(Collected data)
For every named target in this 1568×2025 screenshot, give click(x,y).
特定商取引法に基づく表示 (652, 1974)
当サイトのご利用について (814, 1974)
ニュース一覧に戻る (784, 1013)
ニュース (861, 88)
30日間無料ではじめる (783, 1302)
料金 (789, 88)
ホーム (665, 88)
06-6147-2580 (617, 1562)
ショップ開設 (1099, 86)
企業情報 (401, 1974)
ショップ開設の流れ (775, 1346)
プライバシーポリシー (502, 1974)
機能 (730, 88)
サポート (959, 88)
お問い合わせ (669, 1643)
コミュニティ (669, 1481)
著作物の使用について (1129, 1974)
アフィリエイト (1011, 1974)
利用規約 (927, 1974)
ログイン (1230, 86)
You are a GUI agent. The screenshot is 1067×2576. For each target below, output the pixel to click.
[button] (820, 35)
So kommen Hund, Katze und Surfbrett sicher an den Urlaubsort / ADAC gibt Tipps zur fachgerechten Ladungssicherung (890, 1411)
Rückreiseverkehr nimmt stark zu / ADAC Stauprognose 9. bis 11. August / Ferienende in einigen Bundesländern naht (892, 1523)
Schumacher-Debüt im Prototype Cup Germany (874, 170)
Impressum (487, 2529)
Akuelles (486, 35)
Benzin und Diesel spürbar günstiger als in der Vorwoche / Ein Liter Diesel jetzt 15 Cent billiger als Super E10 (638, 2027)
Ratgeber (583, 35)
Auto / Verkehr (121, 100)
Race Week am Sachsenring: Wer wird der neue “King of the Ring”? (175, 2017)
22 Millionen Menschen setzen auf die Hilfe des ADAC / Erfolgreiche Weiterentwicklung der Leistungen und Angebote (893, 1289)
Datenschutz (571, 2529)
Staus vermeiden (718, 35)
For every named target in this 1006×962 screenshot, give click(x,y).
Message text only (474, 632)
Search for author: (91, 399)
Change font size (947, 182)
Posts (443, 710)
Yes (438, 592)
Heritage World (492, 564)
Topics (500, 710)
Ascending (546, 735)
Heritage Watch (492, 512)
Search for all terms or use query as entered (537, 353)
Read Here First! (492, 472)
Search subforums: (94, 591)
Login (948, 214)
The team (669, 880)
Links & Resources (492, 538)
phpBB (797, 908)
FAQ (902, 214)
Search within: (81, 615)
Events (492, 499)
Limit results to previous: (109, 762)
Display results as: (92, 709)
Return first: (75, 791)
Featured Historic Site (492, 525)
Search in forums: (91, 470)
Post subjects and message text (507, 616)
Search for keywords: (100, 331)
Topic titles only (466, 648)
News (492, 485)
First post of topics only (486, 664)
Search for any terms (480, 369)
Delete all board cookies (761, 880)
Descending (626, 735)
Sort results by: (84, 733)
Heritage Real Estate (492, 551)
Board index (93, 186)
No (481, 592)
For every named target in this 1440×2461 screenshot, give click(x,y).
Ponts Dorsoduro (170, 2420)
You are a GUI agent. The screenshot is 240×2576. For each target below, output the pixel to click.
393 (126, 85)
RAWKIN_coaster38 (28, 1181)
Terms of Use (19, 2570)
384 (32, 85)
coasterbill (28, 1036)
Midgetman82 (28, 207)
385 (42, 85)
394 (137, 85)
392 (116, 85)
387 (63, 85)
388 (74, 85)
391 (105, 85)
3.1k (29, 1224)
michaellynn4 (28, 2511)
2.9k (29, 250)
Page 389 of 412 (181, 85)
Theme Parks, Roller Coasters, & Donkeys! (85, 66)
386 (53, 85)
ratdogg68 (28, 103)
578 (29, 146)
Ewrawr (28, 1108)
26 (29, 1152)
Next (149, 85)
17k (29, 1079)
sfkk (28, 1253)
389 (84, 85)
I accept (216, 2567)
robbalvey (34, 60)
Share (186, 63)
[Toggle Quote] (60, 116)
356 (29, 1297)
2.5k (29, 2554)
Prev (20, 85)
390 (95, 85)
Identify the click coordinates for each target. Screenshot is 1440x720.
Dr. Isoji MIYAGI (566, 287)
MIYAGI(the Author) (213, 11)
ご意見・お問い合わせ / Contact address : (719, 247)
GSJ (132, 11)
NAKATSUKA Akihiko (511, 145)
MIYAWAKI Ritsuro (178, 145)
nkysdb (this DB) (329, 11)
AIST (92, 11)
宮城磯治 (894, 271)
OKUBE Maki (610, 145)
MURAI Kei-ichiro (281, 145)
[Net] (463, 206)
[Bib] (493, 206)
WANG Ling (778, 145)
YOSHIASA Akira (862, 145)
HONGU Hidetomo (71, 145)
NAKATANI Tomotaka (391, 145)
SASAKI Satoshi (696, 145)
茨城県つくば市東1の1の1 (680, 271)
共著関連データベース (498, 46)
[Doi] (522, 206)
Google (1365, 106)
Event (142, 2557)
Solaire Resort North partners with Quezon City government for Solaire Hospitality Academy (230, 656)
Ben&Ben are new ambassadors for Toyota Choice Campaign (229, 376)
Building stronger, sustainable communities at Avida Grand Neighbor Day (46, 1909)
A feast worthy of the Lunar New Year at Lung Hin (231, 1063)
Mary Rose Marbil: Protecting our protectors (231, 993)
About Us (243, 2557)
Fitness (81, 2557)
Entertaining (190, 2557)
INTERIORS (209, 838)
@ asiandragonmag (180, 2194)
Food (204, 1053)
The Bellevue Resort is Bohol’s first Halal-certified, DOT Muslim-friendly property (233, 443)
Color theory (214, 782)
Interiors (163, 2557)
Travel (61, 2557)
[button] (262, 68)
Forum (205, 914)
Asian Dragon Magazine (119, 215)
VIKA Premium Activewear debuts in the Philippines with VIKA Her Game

● **Problem statement**: The response must restate every entry word for word.

● **Exercise response**:
For every named target in this 1568×2025 screenshot, give click(x,y).
特定商取引法に基づく表示 (652, 1974)
当サイトのご利用について (814, 1974)
ニュース一覧に戻る (784, 1013)
ニュース (861, 88)
30日間無料ではじめる (783, 1302)
料金 (789, 88)
ホーム (665, 88)
06-6147-2580 (617, 1562)
ショップ開設 (1099, 86)
企業情報 (401, 1974)
ショップ開設の流れ (775, 1346)
プライバシーポリシー (502, 1974)
機能 (730, 88)
サポート (959, 88)
お問い合わせ (669, 1643)
コミュニティ (669, 1481)
著作物の使用について (1129, 1974)
アフィリエイト (1011, 1974)
利用規約 (927, 1974)
ログイン (1230, 86)
You are a GUI agent. The screenshot is 1067×2576. For each target below, output the pixel to click.
[button] (820, 35)
So kommen Hund, Katze und Surfbrett sicher an den Urlaubsort / ADAC gibt Tipps zur fachgerechten Ladungssicherung (890, 1411)
Rückreiseverkehr nimmt stark zu / ADAC Stauprognose 9. bis 11. August / Ferienende in einigen Bundesländern naht (892, 1523)
Schumacher-Debüt im Prototype Cup Germany (874, 170)
Impressum (487, 2529)
Akuelles (486, 35)
Benzin und Diesel spürbar günstiger als in der Vorwoche / Ein Liter Diesel jetzt 15 Cent billiger als Super E10 (638, 2027)
Ratgeber (583, 35)
Auto / Verkehr (121, 100)
Race Week am Sachsenring: Wer wird der neue “King of the Ring”? (175, 2017)
22 Millionen Menschen setzen auf die Hilfe des ADAC / Erfolgreiche Weiterentwicklung der Leistungen und Angebote (893, 1289)
Datenschutz (571, 2529)
Staus vermeiden (718, 35)
For every named target in this 1006×962 screenshot, give click(x,y).
Message text only (474, 632)
Search for author: (91, 399)
Change font size (947, 182)
Posts (443, 710)
Yes (438, 592)
Heritage World (492, 564)
Topics (500, 710)
Ascending (546, 735)
Heritage Watch (492, 512)
Search for all terms or use query as entered (537, 353)
Read Here First! (492, 472)
Search subforums: (94, 591)
Login (948, 214)
The team (669, 880)
Links & Resources (492, 538)
phpBB (797, 908)
FAQ (902, 214)
Search within: (81, 615)
Events (492, 499)
Limit results to previous: (109, 762)
Display results as: (92, 709)
Return first: (75, 791)
Featured Historic Site (492, 525)
Search in forums: (91, 470)
Post subjects and message text (507, 616)
Search for keywords: (100, 331)
Topic titles only (466, 648)
News (492, 485)
First post of topics only (486, 664)
Search for any terms (480, 369)
Delete all board cookies (761, 880)
Descending (626, 735)
Sort results by: (84, 733)
Heritage Real Estate (492, 551)
Board index (93, 186)
No (481, 592)
For every named target in this 1440×2461 screenshot, give click(x,y).
Ponts Dorsoduro (170, 2420)
You are a GUI agent. The screenshot is 240×2576. For each target below, output the pixel to click.
393 (126, 85)
RAWKIN_coaster38 (28, 1181)
Terms of Use (19, 2570)
384 (32, 85)
coasterbill (28, 1036)
Midgetman82 (28, 207)
385 (42, 85)
394 (137, 85)
392 (116, 85)
387 (63, 85)
388 (74, 85)
391 (105, 85)
3.1k (29, 1224)
michaellynn4 (28, 2511)
2.9k (29, 250)
Page 389 of 412 (181, 85)
Theme Parks, Roller Coasters, & Donkeys! (85, 66)
386 (53, 85)
ratdogg68 (28, 103)
578 (29, 146)
Ewrawr (28, 1108)
26 (29, 1152)
Next (149, 85)
17k (29, 1079)
sfkk (28, 1253)
389 (84, 85)
I accept (216, 2567)
robbalvey (34, 60)
Share (186, 63)
[Toggle Quote] (60, 116)
356 (29, 1297)
2.5k (29, 2554)
Prev (20, 85)
390 (95, 85)
Identify the click coordinates for each target. Screenshot is 1440x720.
Dr. Isoji MIYAGI (566, 287)
MIYAGI(the Author) (213, 11)
ご意見・お問い合わせ / Contact address : (719, 247)
GSJ (132, 11)
NAKATSUKA Akihiko (511, 145)
MIYAWAKI Ritsuro (178, 145)
nkysdb (this DB) (329, 11)
AIST (92, 11)
宮城磯治 (894, 271)
OKUBE Maki (610, 145)
MURAI Kei-ichiro (281, 145)
[Net] (463, 206)
[Bib] (493, 206)
WANG Ling (778, 145)
YOSHIASA Akira (862, 145)
HONGU Hidetomo (71, 145)
NAKATANI Tomotaka (391, 145)
SASAKI Satoshi (696, 145)
茨城県つくば市東1の1の1 (680, 271)
共著関連データベース (498, 46)
[Doi] (522, 206)
Google (1365, 106)
Event (142, 2557)
Solaire Resort North partners with Quezon City government for Solaire Hospitality Academy (230, 656)
Ben&Ben are new ambassadors for Toyota Choice Campaign (229, 376)
Building stronger, sustainable communities at Avida Grand Neighbor Day (46, 1909)
A feast worthy of the Lunar New Year at Lung Hin (231, 1063)
Mary Rose Marbil: Protecting our protectors (231, 993)
About Us (243, 2557)
Fitness (81, 2557)
Entertaining (190, 2557)
INTERIORS (209, 838)
@ asiandragonmag (180, 2194)
Food (204, 1053)
The Bellevue Resort is Bohol’s first Halal-certified, DOT Muslim-friendly property (233, 443)
Color theory (214, 782)
Interiors (163, 2557)
Travel (61, 2557)
[button] (262, 68)
Forum (205, 914)
Asian Dragon Magazine (119, 215)
VIKA Premium Activewear debuts in the Philippines with VIKA Her Game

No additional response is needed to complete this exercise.